Нашел я его на ферме, где он работал простым скотником. Слухи о «чудесном деде» дошли до меня сразу же, как я приступил к работе. А столкнулись мы при интересных обстоятельствах.
Каждую осень необходимо было проводить массовое обследование всех коров стада на беременность, стельность. Мероприятие это будоражило ферму, почти все скотники должны были участвовать в работе, коров не выгоняли в эти дни на пастбище, и удои на ферме падали. Процедура определения беременности у коровы была в то время весьма сложной и грязной: ветеринар рукой через прямую кишку должен был нащупать трехмесячный эмбрион. Это требовало большого опыта и возлагало на него большую ответственность, так как не стельных, яловых, коров забивали на мясо, и если фельдшер делал ошибку, и забитая корова оказывалась беременной, то его ждали большие неприятности.
Случилось так, что в этот день подводил ко мне коров и держал скотник Картамышев, «Дед». Увидев, что я и мой санитар уже совсем выбились из сил, он вдруг громко заявил, показывая на корову:
— А чего ее мучить, сразу видно, что она яловая!
С усмешкой переглянулись мы с санитаром. После исследования убеждаюсь, что он прав: корова яловая. Подводят вторую:
— Ну а эта, Дед? — подшучиваю над ним я.
— Да эта уж точно стельная! И точно, она стельная!
— Ну а эта?
— Эта тоже стельная.
И пошло подряд: сначала он, потом я. И ни одной-то ошибочки он не сделал! Сел я и задумался, что же это за чародей на нашей ферме? Получается так, что вся наша ветеринарная наука ничего не стоит. И зачем же это мы и себя, и коров мучаем?
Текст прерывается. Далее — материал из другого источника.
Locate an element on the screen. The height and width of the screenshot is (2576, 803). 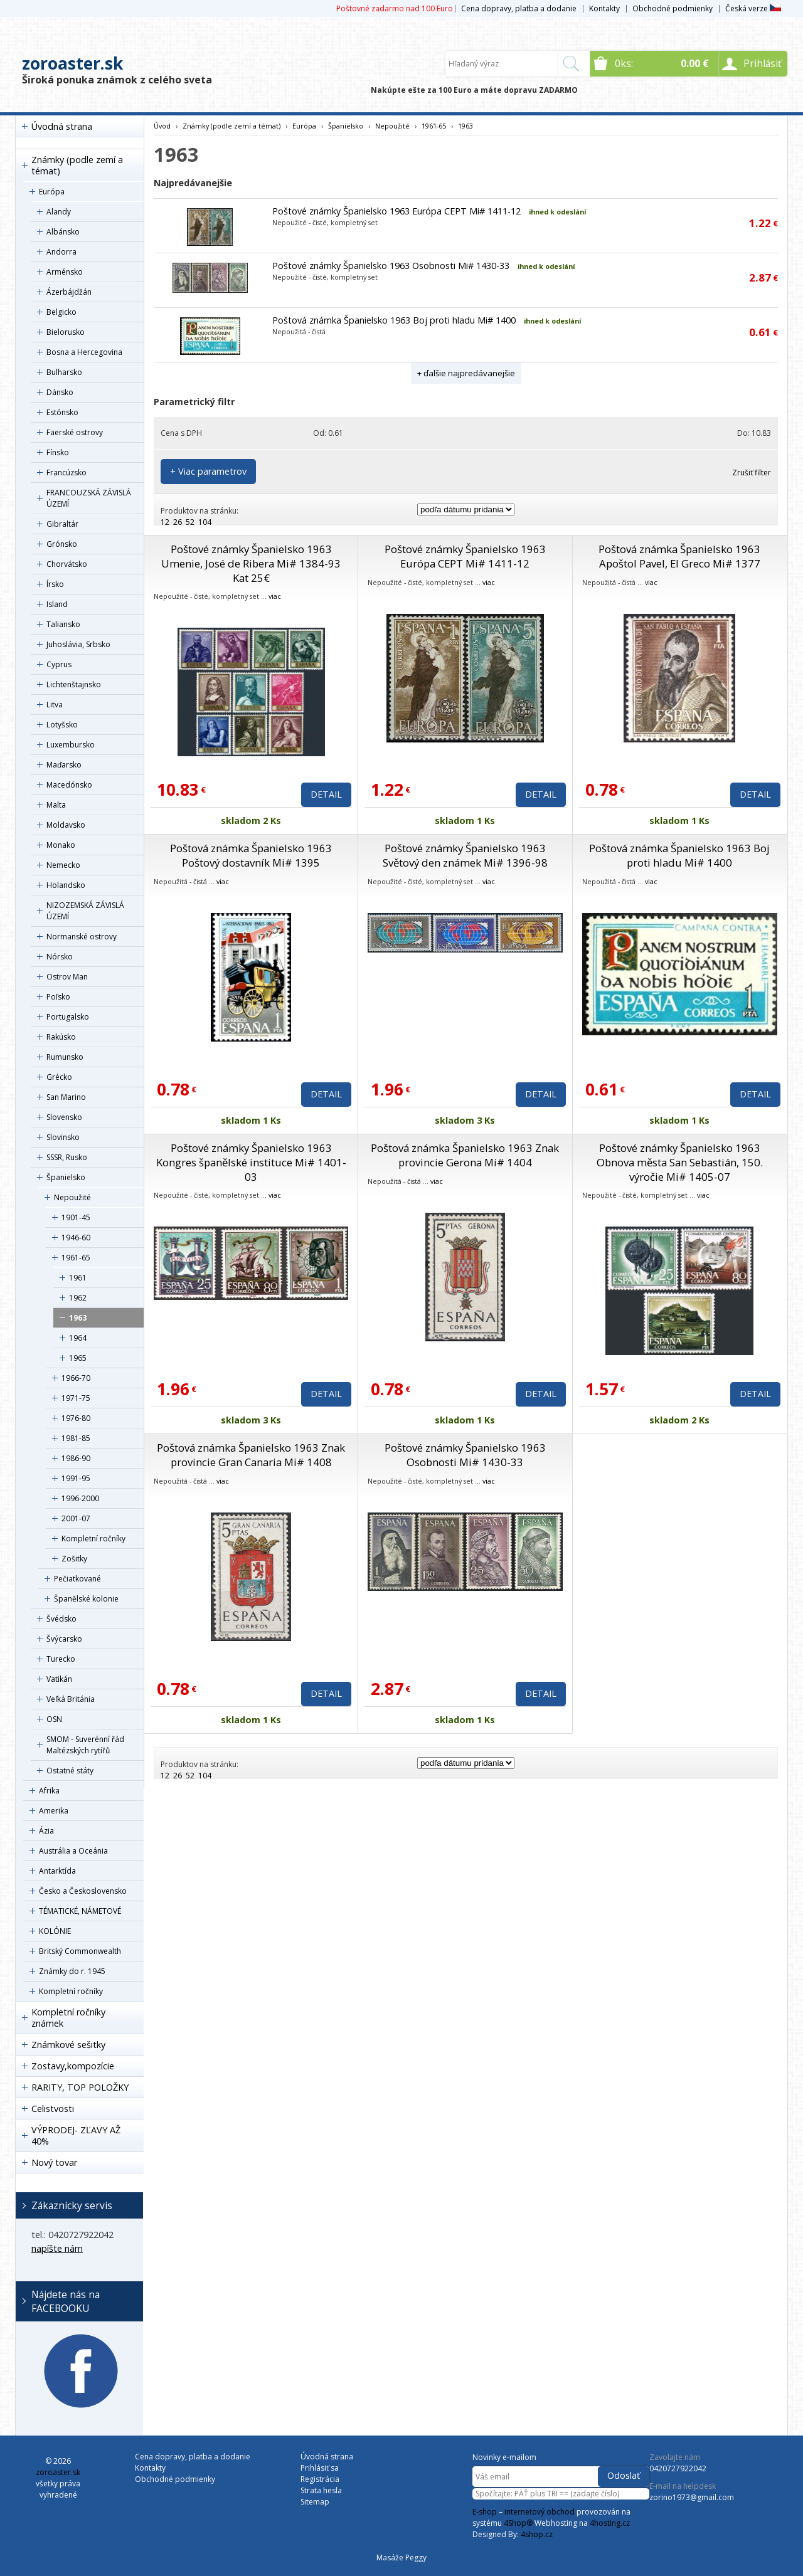
Známkové sešitky is located at coordinates (68, 2045).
— Дед, а как это у тебя получается, будь ты неладен!
— ПРАХТИКА! — с улыбкой отвечает он. Так мы и познакомились.
Любил он лошадей. Большевики еще в тридцатом отобрали его единственную крестьянскую лошадь, но любовь к ним осталась. То и дело вижу его на конном дворе, слышу, как он беседует с конюхами, подходя то к одной, то к другой лошади.
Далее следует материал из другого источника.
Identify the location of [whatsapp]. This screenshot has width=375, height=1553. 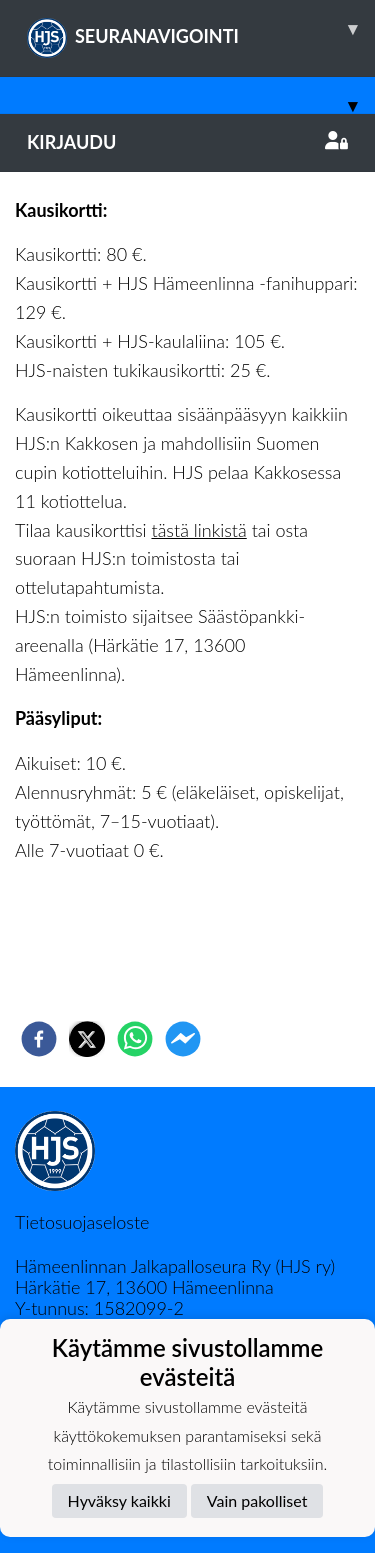
(135, 1039).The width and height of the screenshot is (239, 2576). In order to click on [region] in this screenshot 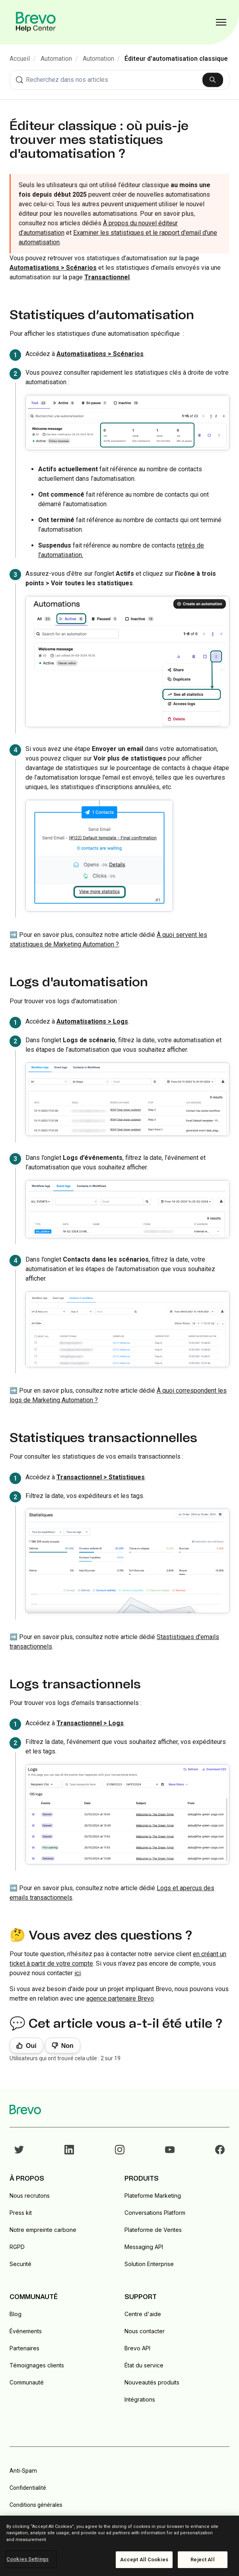, I will do `click(119, 2546)`.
Вижу, как смело берет он заболевшую лошадь за губу, чтобы раскрыть рот.
— Опоили! — печально заявляет он.
Это значит, разгоряченную лошадь сразу повели на водопой, что приводит к тяжелой болезни ног.
Осмотрев другую лошадь, ставит диагноз: «Червяк!» Меня это тоже удивляет: как он без микроскопического анализа знает, что у нее глисты. А ведь я два дня потратил, чтобы это обнаружить.
Как-то оказался я с ним в степи, на летних выпасах. Он идет, то и дело наклоняется, срывает травы, затем показывает их мне и сообщает, от каких болезней нужно их принимать.
О таком замечательном помощнике я мог только мечтать. Но заполучить Деда оказалось не просто, ценили его на ферме. Уперся заведующий: не отдам и точка. Три недели торговался я с ним, пока не получил.
Пришел он ко мне на пункт с маленьким мешочком — все его имущество — в старом ватнике и меховой шапке на голове: «В ваше распоряжение прибыл!».